The following code corresponds to the then branch, it further checks the value of haveEhough. If the value is 1, then the wait member of the session is reset to 0 (because the user has had enough).
The script only gets to the else-if branch if and only if
As a result, the "else-if" branch has the following code.
This branch is merely delaying the continued processing by awaiting the delay. The delay specifies the amount of time in milliseconds, and that is why the value of the wait session member is multiplied by 1000. The req.session.wait++ expresssion is called "autoincrement." It increments (adds one to) the wait member of the session.
Finally, the "else" branch executes if and only if
This means this is a fresh session and the wait amount has not been specified. In that case, the following code initializes the wait amount of 0.
Once the logic from line 29 to 64 finishes, the end-point handler continues to generate the response (to the HTTP request). There are three points of interest here.
Line 68 uses the backquote notation to expand the value of req.session.wait so that it becomes a part of the reply.
Line 71 specifies a hyperlink anchor that adds the parameter and value haveEhough=1. The question mark ? is necessarily because in HTTP, the parameters start after a question mark in the URL.

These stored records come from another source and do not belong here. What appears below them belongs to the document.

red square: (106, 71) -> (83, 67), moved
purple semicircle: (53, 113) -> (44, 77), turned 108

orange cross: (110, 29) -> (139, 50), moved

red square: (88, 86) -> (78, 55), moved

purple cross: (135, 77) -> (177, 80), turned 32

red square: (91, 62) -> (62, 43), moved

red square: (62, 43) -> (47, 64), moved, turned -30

Line 74 specifies a hyperlink just to refresh the page without any parameters, this automatically delays the response by the specified amouunt of delay.

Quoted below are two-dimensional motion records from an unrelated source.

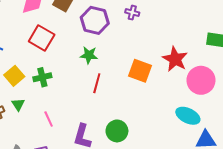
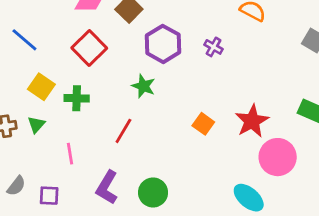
orange square: (140, 71) -> (203, 124), size x0.7
yellow square: (14, 76) -> (41, 87), turned -30
red line: (97, 83) -> (123, 131), moved

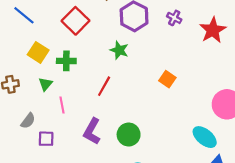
red star: (252, 121) -> (213, 30), moved
green triangle: (36, 124) -> (45, 84), moved
gray semicircle: (16, 186) -> (28, 121), moved

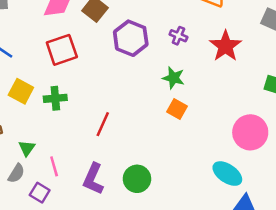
red square: (76, 21) -> (62, 50), turned 32
green star: (119, 50) -> (174, 78), moved
green triangle: (45, 84) -> (27, 148), moved
pink line: (62, 105) -> (54, 166), moved
purple square: (46, 139) -> (40, 193), turned 35

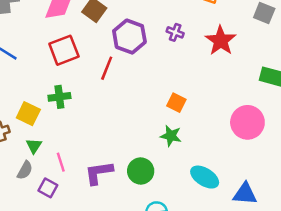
green star: (174, 78) -> (171, 136), moved
yellow square: (21, 91) -> (28, 114), moved
red line: (103, 124) -> (107, 68), moved
cyan ellipse: (227, 174) -> (205, 177), moved
purple L-shape: (93, 179) -> (99, 173), turned 60

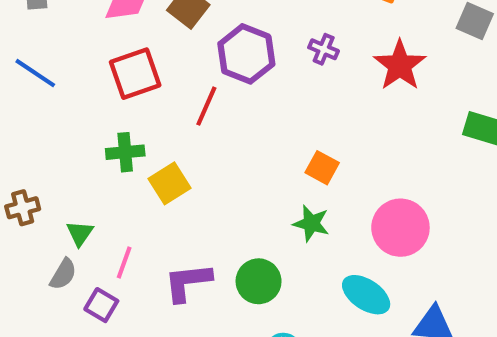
yellow square: (28, 114) -> (169, 183), moved, turned 30
pink circle: (247, 122) -> (400, 228), moved
pink line: (61, 162) -> (124, 262), turned 36

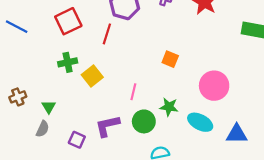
green star: (311, 223) -> (169, 107), moved
pink line: (124, 262) -> (133, 92), moved
purple square: (101, 305) -> (77, 140), moved

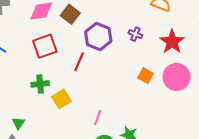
orange square: (170, 59) -> (146, 76), moved
pink circle: (214, 86) -> (177, 77), moved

The node module express-session is, as mentioned, a "middleware" component. It is along a stack of middle components that are given opportunities to process a request before an end-point handler is called back, as wel as after an end-point handler completes.
In this case, before an end-point handler is called, the session middleware examines the cookies passed along from the client (as a part of the HTTP header) and check those cookies again cookies of ongoing sessions. If there is a match, then the values associated with that session are retrieved from storage and such values become members of the session member of the request object (the parameter usually has a name of req).
After an end-point handler completes, a different method of the session middleware component is called by Express. This time, the members of the req.session is checked to see if any has changed. If so, the session is resaved to storage.
The "storage" implementation depends on what storage module is loaded. In our sample program, the storage is provided by the express-mysql-session module, utilizing MariaDB as the back end to store session related data. This approach has a little bit of overhead due to database access. However, it can easily handle a large amount of session-related data. The most important advantage, however, is that session data is persistent even if the system reboots.